SAN FRANCISCO—Kim Kardashian-West paid a visit to the Castro District in San Francisco on Tuesday, June 30, to attend a public interview for the “Inforum” series hosted by The Commonwealth Club. Hundreds of fans gathered at noon for her 8 p.m. arrival to the Castro Theatre. Tickets were sold out for the 1400-seater venue, and prices ranged from $50-$220. The event publicized her as the woman who “has taken everything that is modern day society – from selfies to self-promotion, to sexuality – embraced it, and monetized it.”

The interview was conducted by former Judge LaDoris Cordell, who was the first African-American female judge in Northern California in 1982. During an hour-long interview session with Cordell, Kardashian-West promoted her selfie-oriented book—Selfish. She spoke candidly about female objectification, her life in the media spotlight, as well as her family, past relationships, body-image perception, and acclimated sense of self-confidence as a pre-teenager.

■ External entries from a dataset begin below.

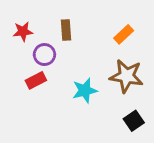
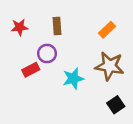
purple circle: (44, 55) -> (47, 54), moved

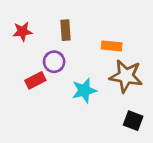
orange rectangle: (107, 30) -> (112, 46), moved, turned 49
black square: (116, 105) -> (133, 121), turned -35

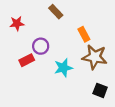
brown rectangle: (66, 30) -> (56, 12), moved, turned -40
orange rectangle: (112, 46) -> (84, 34), turned 56

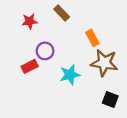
red star: (17, 23) -> (30, 21), moved

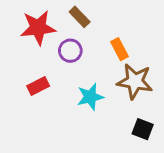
red star: (30, 21) -> (38, 28), size x1.6
purple circle: (45, 51) -> (70, 51), moved

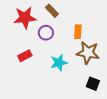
orange rectangle: (119, 49) -> (78, 32), turned 32

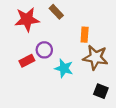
purple circle: (46, 33) -> (44, 50), moved
cyan star: (59, 63) -> (64, 68), turned 30

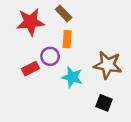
orange rectangle: (85, 35) -> (67, 39), moved
black square: (101, 91) -> (104, 103), moved

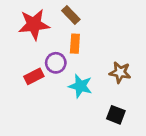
brown star: (108, 65) -> (120, 72), size x0.7

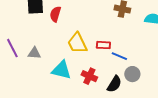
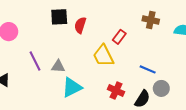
red rectangle: (103, 45) -> (119, 37), moved, turned -56
cyan triangle: (61, 70) -> (72, 87), moved, turned -40

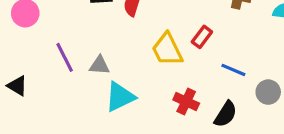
red rectangle: (119, 37) -> (202, 37), moved
gray circle: (161, 88) -> (268, 92), moved

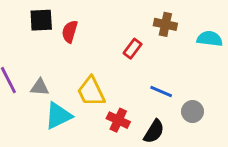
red rectangle: (202, 37) -> (133, 49), moved
yellow trapezoid: (167, 49) -> (91, 92), moved

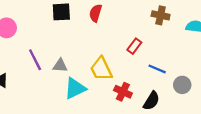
red semicircle: (70, 32) -> (96, 13), moved
red rectangle: (133, 49) -> (134, 46), moved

Throughout the evening, Kim emphasized “doing what makes you comfortable,” despite what the masses may perceive, particularly when asked whether she was a feminist. She also stated that she felt like selfies objectified women, but that it was not necessarily a bad thing, “I think there’s power in that and I think I have the control to put out what I want. So even if I’m objectifying myself, I feel good about it.”

Toward the end of the interview, Cordell asked Kardashian West about Caitlyn Jenner’s recent transition. She stated that she was proud of her journey, and that seeing Caitlyn’s emotional transition had helped her learn to be less judgmental of others. Kardashian West also commended her family, stating that the whole journey has been a family effort.

The reality star attended the event as a part of The Commonwealth Club’s Innovation Lab; past speakers have included, former President Franklin D. Roosevelt, Jack Dorsey, Dan Savage, Dr. Martin Luther King, Jr., Rachel Maddow, and Hillary Clinton. Upcoming speakers will feature panels of Alzheimers researchers, and Peace Corps volunteers who were evacuated during the ebola outbreaks in New Guinea. The series was created to promote public discussions about major issues that face society.